> WHAT THE TASK ASKS
In the listing below, the line containing "устрашающие тучи саранчи, слизни, моль" marks the end; copy exactly every line from the first through that one.

=== DATASET EXTRACT ===

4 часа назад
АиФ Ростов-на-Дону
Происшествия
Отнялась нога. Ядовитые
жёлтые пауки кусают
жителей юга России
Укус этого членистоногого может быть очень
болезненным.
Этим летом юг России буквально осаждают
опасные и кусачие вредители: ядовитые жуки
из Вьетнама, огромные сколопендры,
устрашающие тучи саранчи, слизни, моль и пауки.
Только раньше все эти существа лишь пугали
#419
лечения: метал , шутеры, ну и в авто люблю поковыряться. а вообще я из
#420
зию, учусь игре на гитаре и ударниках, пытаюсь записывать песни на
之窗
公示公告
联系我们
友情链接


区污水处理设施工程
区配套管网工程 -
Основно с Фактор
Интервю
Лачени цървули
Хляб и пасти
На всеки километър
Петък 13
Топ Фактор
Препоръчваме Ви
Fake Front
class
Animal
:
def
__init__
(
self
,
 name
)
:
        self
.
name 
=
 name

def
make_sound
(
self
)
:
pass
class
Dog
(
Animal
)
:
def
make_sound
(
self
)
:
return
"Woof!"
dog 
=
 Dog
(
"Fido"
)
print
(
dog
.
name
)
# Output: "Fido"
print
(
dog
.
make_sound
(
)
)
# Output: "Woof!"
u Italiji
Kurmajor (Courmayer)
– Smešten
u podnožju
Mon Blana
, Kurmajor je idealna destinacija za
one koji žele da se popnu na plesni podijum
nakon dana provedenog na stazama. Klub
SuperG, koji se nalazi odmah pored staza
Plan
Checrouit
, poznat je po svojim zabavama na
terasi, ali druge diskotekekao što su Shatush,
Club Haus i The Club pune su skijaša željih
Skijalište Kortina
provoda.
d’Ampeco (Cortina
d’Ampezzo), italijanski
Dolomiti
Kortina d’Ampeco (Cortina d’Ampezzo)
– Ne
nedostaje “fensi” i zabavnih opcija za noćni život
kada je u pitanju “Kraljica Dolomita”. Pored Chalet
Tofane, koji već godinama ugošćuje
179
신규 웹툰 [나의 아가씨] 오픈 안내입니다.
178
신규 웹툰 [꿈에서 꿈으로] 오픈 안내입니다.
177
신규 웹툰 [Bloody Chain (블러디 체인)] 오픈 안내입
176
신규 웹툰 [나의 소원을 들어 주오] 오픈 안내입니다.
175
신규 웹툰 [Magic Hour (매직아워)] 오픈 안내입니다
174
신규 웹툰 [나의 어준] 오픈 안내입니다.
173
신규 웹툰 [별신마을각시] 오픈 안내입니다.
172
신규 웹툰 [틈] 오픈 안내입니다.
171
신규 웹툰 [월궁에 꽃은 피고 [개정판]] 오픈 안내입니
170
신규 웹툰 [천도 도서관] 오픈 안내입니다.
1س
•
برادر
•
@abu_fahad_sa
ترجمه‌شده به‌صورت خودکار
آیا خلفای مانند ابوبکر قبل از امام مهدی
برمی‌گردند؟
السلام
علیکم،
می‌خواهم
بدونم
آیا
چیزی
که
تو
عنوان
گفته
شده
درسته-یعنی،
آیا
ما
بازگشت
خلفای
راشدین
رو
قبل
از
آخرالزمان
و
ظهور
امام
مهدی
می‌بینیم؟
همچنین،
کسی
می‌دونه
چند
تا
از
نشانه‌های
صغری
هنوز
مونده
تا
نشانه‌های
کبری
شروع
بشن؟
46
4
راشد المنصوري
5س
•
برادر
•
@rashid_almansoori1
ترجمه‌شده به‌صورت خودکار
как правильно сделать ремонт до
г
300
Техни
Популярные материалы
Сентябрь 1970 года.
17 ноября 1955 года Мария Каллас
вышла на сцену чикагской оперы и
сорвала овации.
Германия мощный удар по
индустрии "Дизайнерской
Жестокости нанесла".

===

> OUTPUT BELOW
4 часа назад
АиФ Ростов-на-Дону
Происшествия
Отнялась нога. Ядовитые
жёлтые пауки кусают
жителей юга России
Укус этого членистоногого может быть очень
болезненным.
Этим летом юг России буквально осаждают
опасные и кусачие вредители: ядовитые жуки
из Вьетнама, огромные сколопендры,
устрашающие тучи саранчи, слизни, моль и пауки.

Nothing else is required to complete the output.